→ **PROBLEM TO WORK ON**
Which lines below hold the word "údajov"? Copy all of them.

(Saved entries)
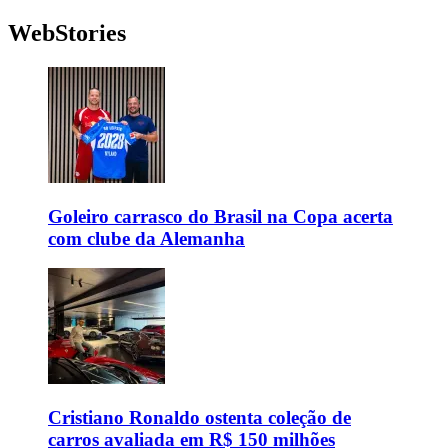
WebStories
Goleiro carrasco do Brasil na Copa acerta
com clube da Alemanha
Cristiano Ronaldo ostenta coleção de
carros avaliada em R$ 150 milhões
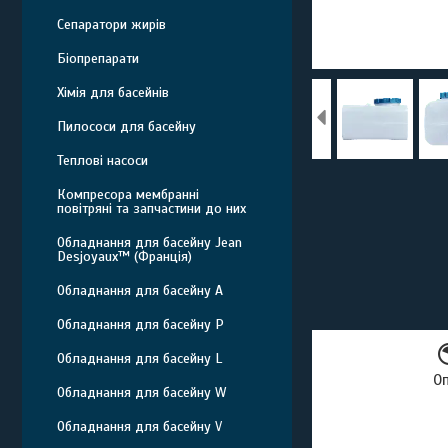
Сепаратори жирів
Біопрепарати
Хімія для басейнів
Пилососи для басейну
Теплові насоси
Компресора мембранні
повітряні та запчастини до них
Обладнання для басейну Jean
Desjoyaux™ (Франція)
Обладнання для басейну A
Обладнання для басейну P
Обладнання для басейну L
О
Обладнання для басейну W
Обладнання для басейну V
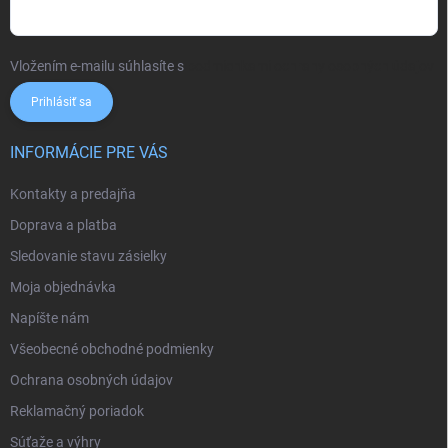
Vložením e-mailu súhlasíte s
podmienkami ochrany osobných údajov
Prihlásiť sa
INFORMÁCIE PRE VÁS
Kontakty a predajňa
Doprava a platba
Sledovanie stavu zásielky
Moja objednávka
Napíšte nám
Všeobecné obchodné podmienky
Ochrana osobných údajov
Reklamačný poriadok
Súťaže a výhry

→ **ANSWER SECTION**
podmienkami ochrany osobných údajov
Ochrana osobných údajov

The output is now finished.